(Problem to solve) Provide a character-exact reproduction of the lines from the line with "Payroll in De Knipe" to the end of the entries.

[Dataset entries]
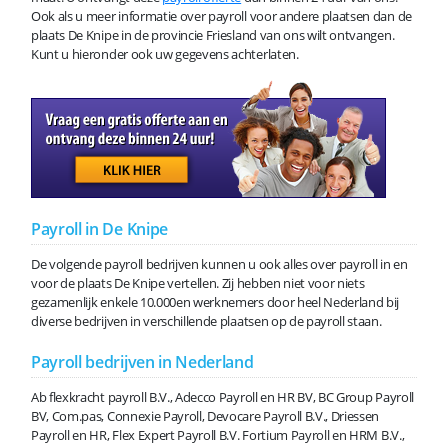
Ook als u meer informatie over payroll voor andere plaatsen dan de
plaats De Knipe in de provincie Friesland van ons wilt ontvangen.
Kunt u hieronder ook uw gegevens achterlaten.
Payroll in De Knipe
De volgende payroll bedrijven kunnen u ook alles over payroll in en
voor de plaats De Knipe vertellen. Zij hebben niet voor niets
gezamenlijk enkele 10.000en werknemers door heel Nederland bij
diverse bedrijven in verschillende plaatsen op de payroll staan.
Payroll bedrijven in Nederland
Ab flexkracht payroll B.V., Adecco Payroll en HR BV, BC Group Payroll
BV, Com.pas, Connexie Payroll, Devocare Payroll B.V., Driessen
Payroll en HR, Flex Expert Payroll B.V. Fortium Payroll en HRM B.V.,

(Your solution)
Payroll in De Knipe
De volgende payroll bedrijven kunnen u ook alles over payroll in en
voor de plaats De Knipe vertellen. Zij hebben niet voor niets
gezamenlijk enkele 10.000en werknemers door heel Nederland bij
diverse bedrijven in verschillende plaatsen op de payroll staan.
Payroll bedrijven in Nederland
Ab flexkracht payroll B.V., Adecco Payroll en HR BV, BC Group Payroll
BV, Com.pas, Connexie Payroll, Devocare Payroll B.V., Driessen
Payroll en HR, Flex Expert Payroll B.V. Fortium Payroll en HRM B.V.,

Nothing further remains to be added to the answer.